TEXT D The Roslin Institute
announced last week that it had applied to patent the method by which its
scientists had cloned Dolly the sheep. The patent, if granted, would apply to
"nuclear transfer technology" in both human and animal cells. One point of the
patent is to help fund research into cures for diseases such as Parkinson’s,
Alzheimer’s, cancer and heart failure. Its other aim is to make
some money. Last May, the Roslin Institute was taken over by Geron, an American
biotech company. Geron has committed $32.5 million to research at the Roslin. It
wants to get its money back. Two scientists from Stanford who developed the use
of restriction enzymes, one of the fundamental techniques in biotechnology, made
about pounds 80 million out of it in the 17 years before the patent expired. So
you can see why Geron-Roslin is so keen to get its patent. There’s nothing wrong
with that. Without the prospect of a return at the end of investment, no one
would ever lend money to anyone involved in bio-medical research—and given the
huge sums now required to develop a new drug, or a new diagnostic test for some
medical condition, that would mean there wouldn’t be any research. It is
wonderful when people give money to worthwhile causes with no hope of personal
gain. But appealing to altruism simply won’t raise the billions required to
develop and market drugs and therapies that rely on biotechnology. For that, you
have to appeal to investors’ self-interest—which is why the bulk of medical
research is funded not by charities or even tax-payers but by private companies
and individuals. The fact that biotech research depends on
patents generates profound hostility. The opposition to the patenting of genetic
sequences, cells, tissues and clones—critics call it "the privatization of
nature"—takes many forms, from a Luddite desire to stop scientific research to a
genuine, if mistaken, conviction that common ownership is always morally
preferable to private property. But all of the objections have a single root.
the sense that it must be wrong to make money out of the constituents of the
human body. They cannot be "owned" by any individual, because they belong to
everyone. There cannot be "property in people". That is a
profound mistake. The truth is rather the opposite: there is only property in
things because there is property in people. People own their own bodies, and
that ownership is the basis of their property rights (and most other individual
rights, come to that). The problem with the law as it stands is that it doesn’t
sufficiently recognize an individual’s property rights over his or her own body,
and his or her entitlement to make money out of it. The outcome
of a lawsuit in the US nearly 10 years ago defined the de facto rules governing
the ownership of human tissues, and the financial exploitation of the
discoveries that derive from them. In Moorev the Regents of UCLA the issue was
whether an individual was entitled to a share of the profits that a biotech
company made from developing drugs or treatments derived from cells that came
from his body. Dr David Golde had discovered that John Moore, one of his
patients, had a pancreas whose cells had some unusual properties that might be
helpful in treating a form of cancer. In his laboratory, Golde developed what
his called a "cell line" from Moore’s cells and patented it. When Moore found
out, he sued Dr Golde for a share of whatever profits the cell line
generated. Mr. Moore lost. The court said he had no right to any
of those profits, because he did not own the cells removed from his body.

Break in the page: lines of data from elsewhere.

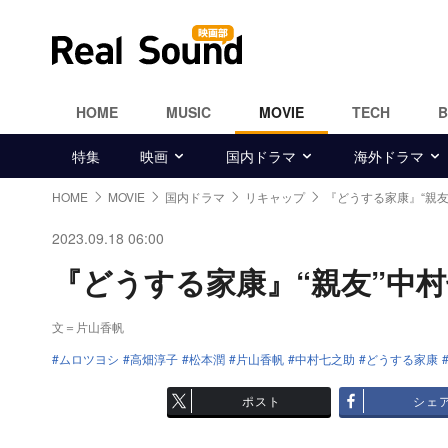
HOME
MUSIC
MOVIE
TECH
特集
映画
国内ドラマ
海外ドラマ
HOME
MOVIE
国内ドラマ
リキャップ
『どうする家康』“親
2023.09.18 06:00
『どうする家康』“親友”中村七
文＝片山香帆
ムロツヨシ
高畑淳子
松本潤
片山香帆
中村七之助
どうする家康
ポスト
シェ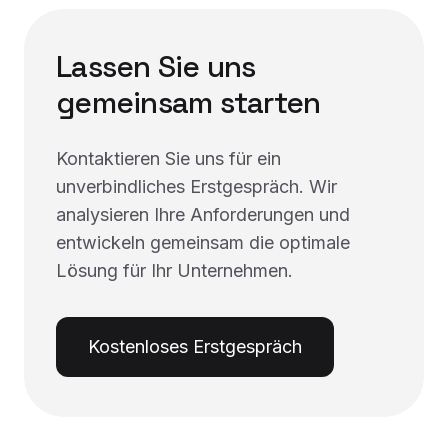
Lassen Sie uns
gemeinsam starten
Kontaktieren Sie uns für ein
unverbindliches Erstgespräch. Wir
analysieren Ihre Anforderungen und
entwickeln gemeinsam die optimale
Lösung für Ihr Unternehmen.
Kostenloses Erstgespräch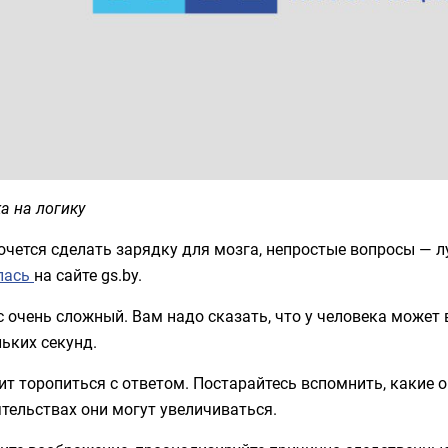
а на логику
очется сделать зарядку для мозга, непростые вопросы — 
лась
на сайте gs.by.
 очень сложный. Вам надо сказать, что у человека может в
ьких секунд.
ит торопиться с ответом. Постарайтесь вспомнить, какие о
тельствах они могут увеличиваться.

Moreover, the court held that since "research on human cells plays a critical
role in medical research", granting property rights to the patient from whom the
cells came threatened to "hinder research by restricting access to the raw
materials". In essence, that decision said that biotech
companies could own and make money out of human cells and tissue—but the person
from whom that tissue or cells came could not. The logic behind that decision is
bizarre. No one except the most unreconstructed communist disputes that I own my
own body. Indeed, it is only because I own my body that I can come to own
anything else independent of it, mixing my labor with something being the most
fundamental means by which I can come to own it. If cells from Mr. Moore’s body
are his property, how can anyone else come to own them—unless he sells or gives
those cells to them (778 words) Which of the following statements is true
A.Without a prospect of a of at the end of investment, no one would ever lend money to anyone involved in bio-medical research. B.Private fund is the most important financial source for scientific research. C.It is commonly agreed that people can dispose their own body organs because of their ownership. D.Commercial use of body organs is unconstitutional in the US.